Machine Learning and web scraping are growing to be closely related, especially when it comes to scraping public data at scale. This presentation will reveal what challenges occur when scraping at scale and how they can be solved by applying machine learning algorithms.
Oxylabs’ Machine Learning Engineer Jurijus will discuss how his team solves problems that inevitably come up within the web scraping workflow. Jurijus will talk about block detection and content classification as some of the solutions. If you, or your team, is scraping public information at scale and run into issues, this presentation is an excellent opportunity to find the answer to your questions.
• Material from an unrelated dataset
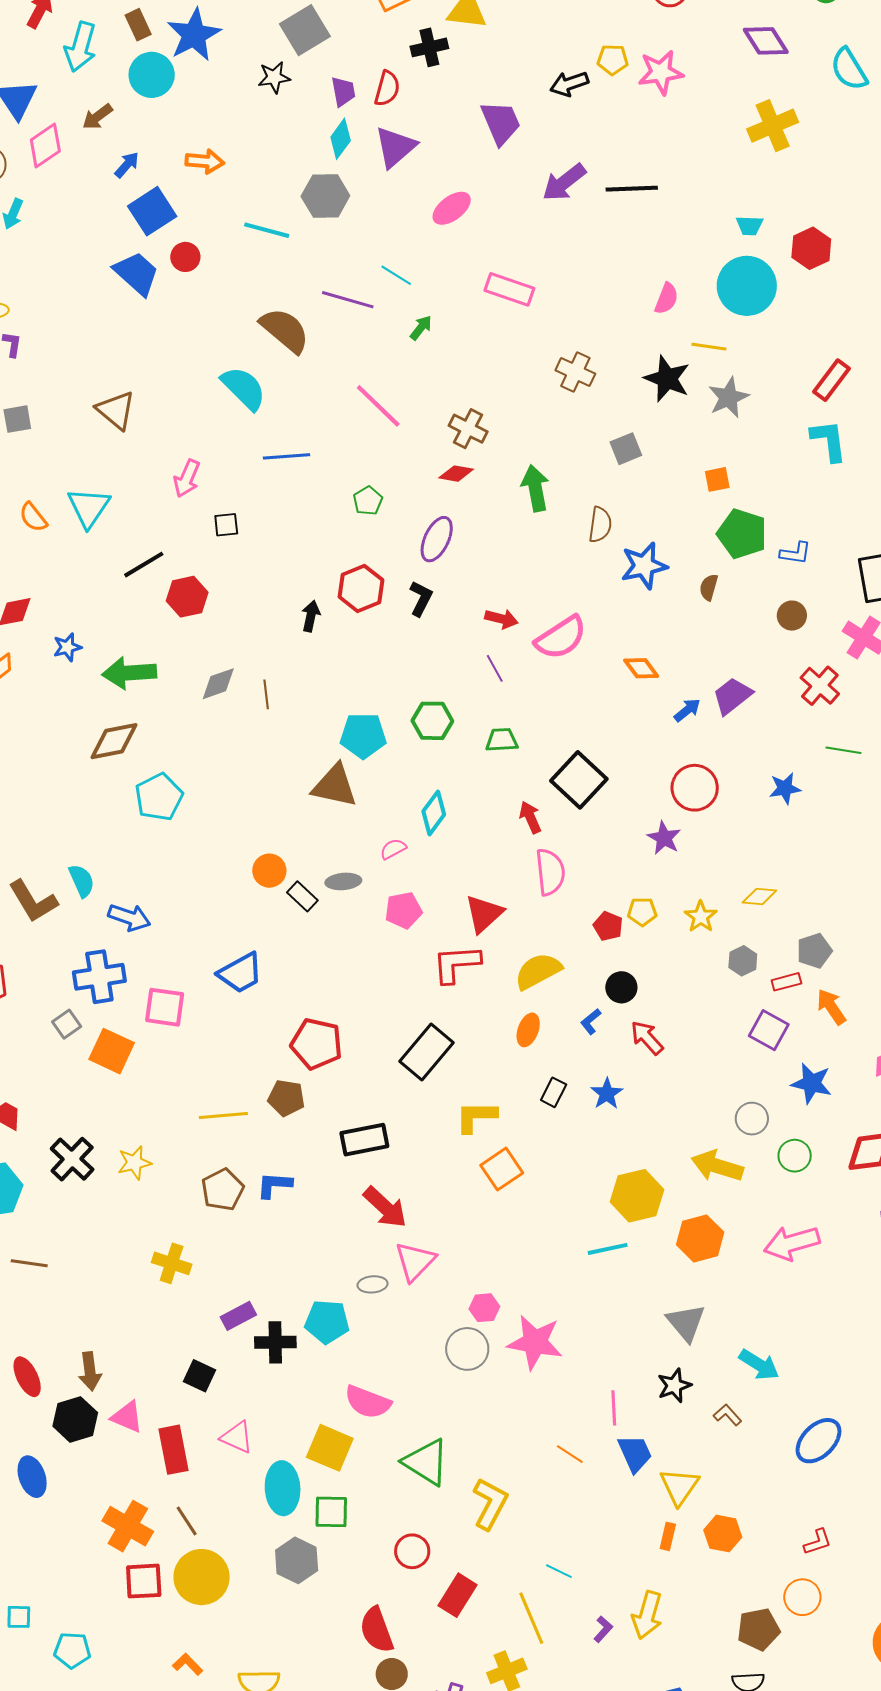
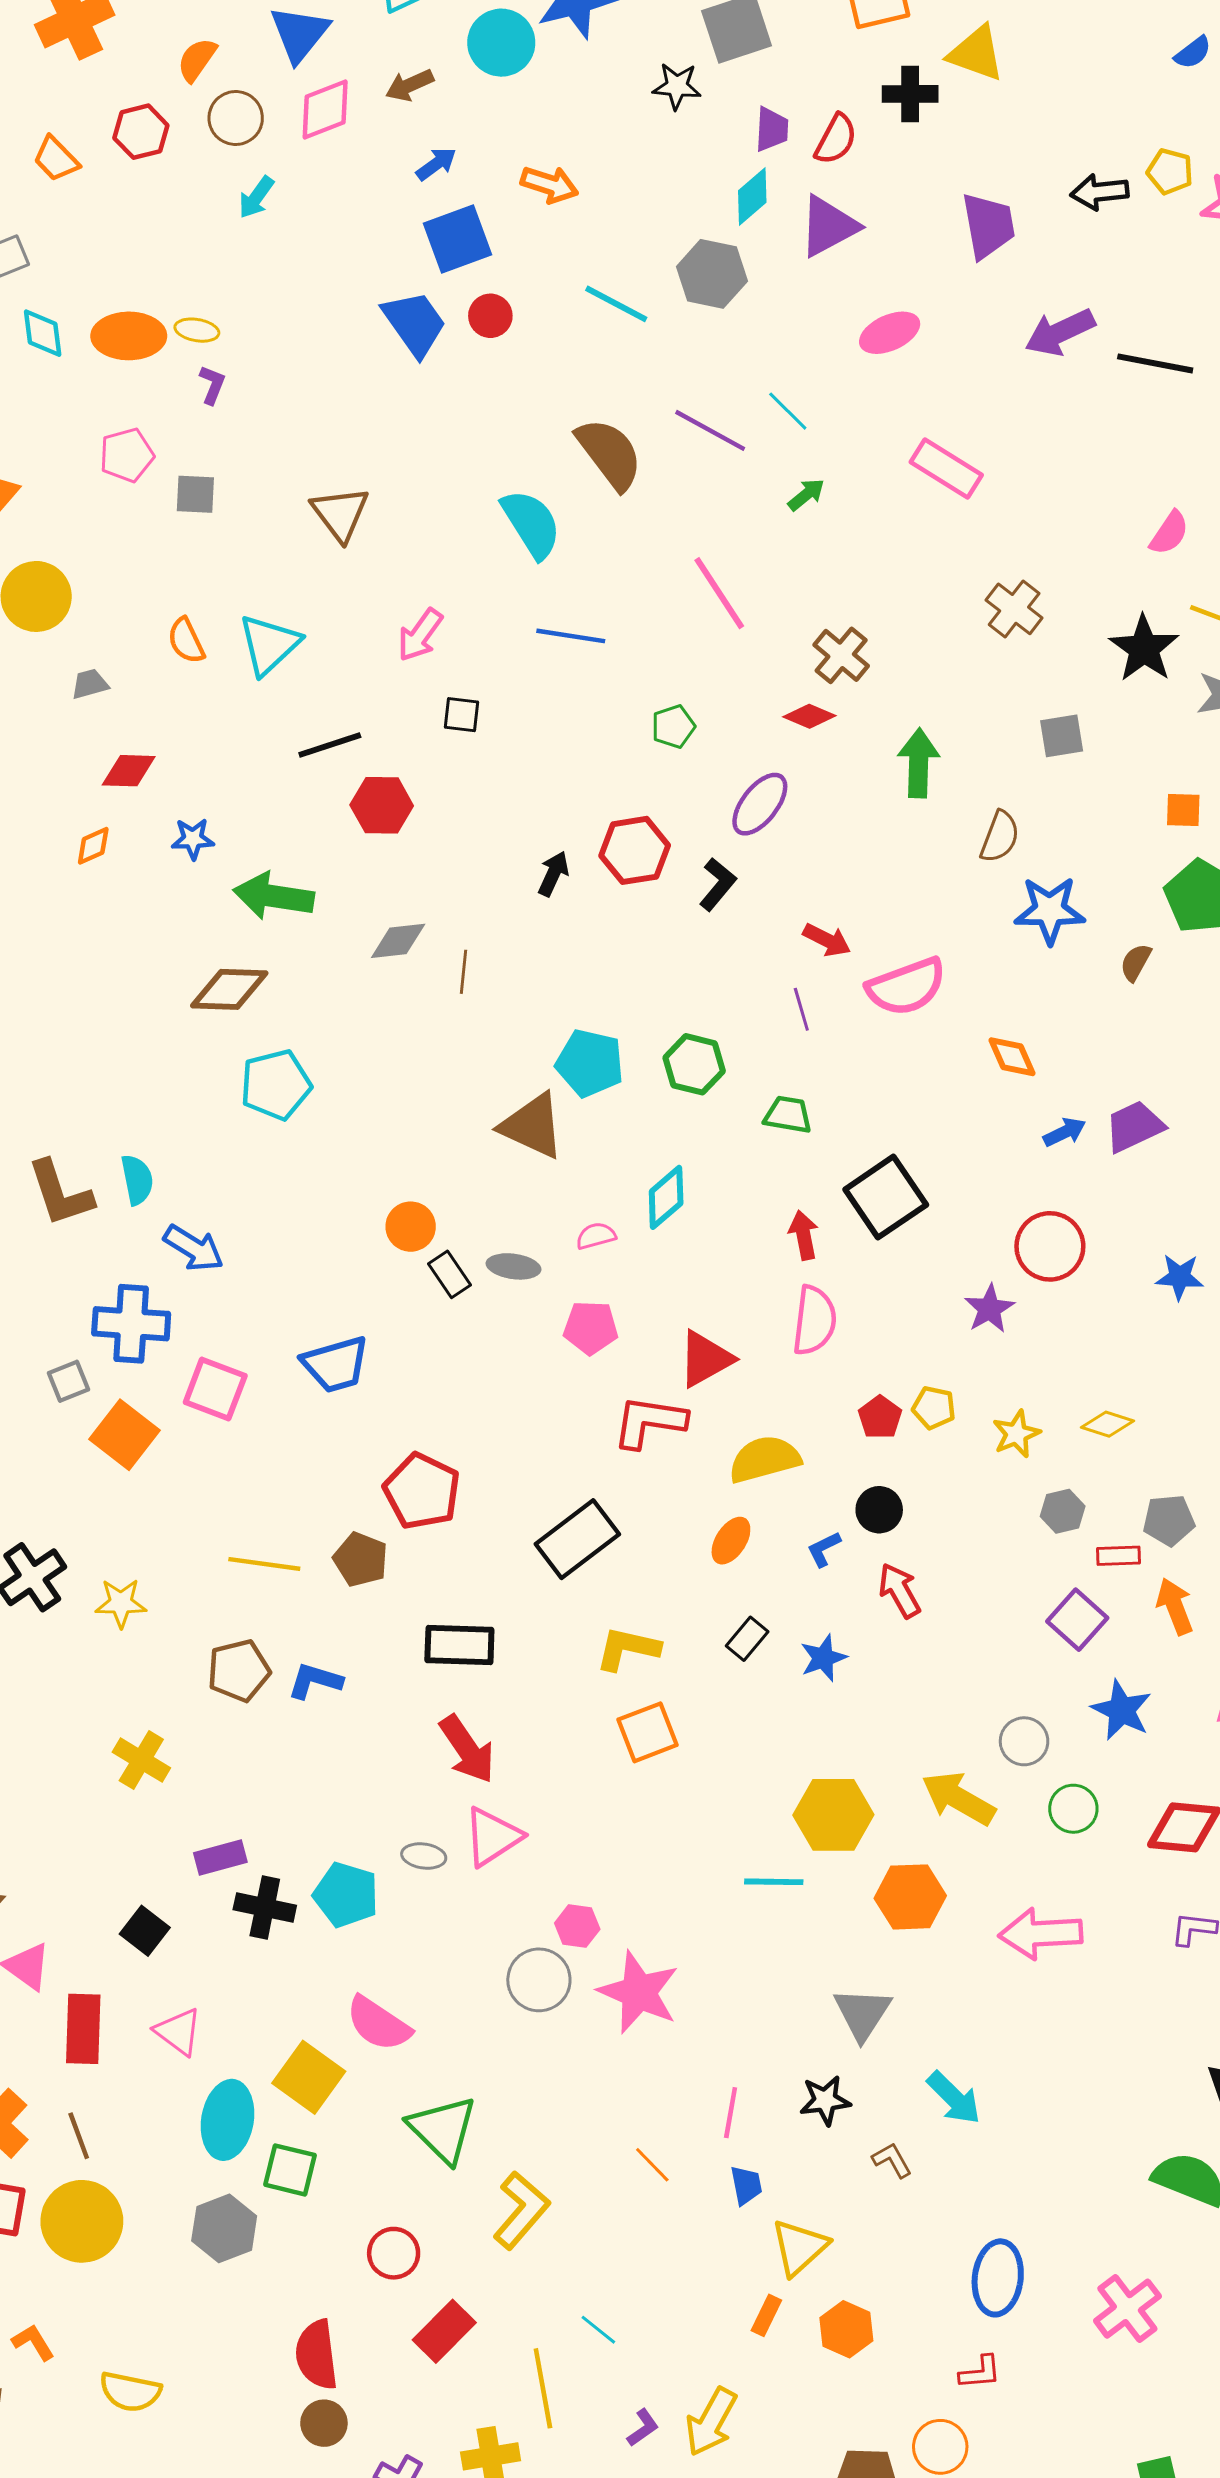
blue ellipse: (818, 1441) -> (998, 2278), moved, turned -51
blue trapezoid: (635, 1454) -> (746, 2185), size x0.7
Join this session, if you:
Run large-scale web scraping projects
Want to apply Machine Learning algorithms to web scraping
Are interested in the future of web scraping
Please note: The views expressed by speakers or moderators are those of the speaker or moderators and not, necessarily, of Oxylabs or other respective organizations. Before engaging in scraping activities of any kind, you should consult your legal advisors.
Keep up with the future of web scraping
Meet the speaker
Jurijus is a Machine Learning engineer at Oxylabs. He works in a team that solves technical and business problems by applying machine learning techniques. Before starting this role, he worked at various companies and multiple positions ranging from Big Data to Technical Operations.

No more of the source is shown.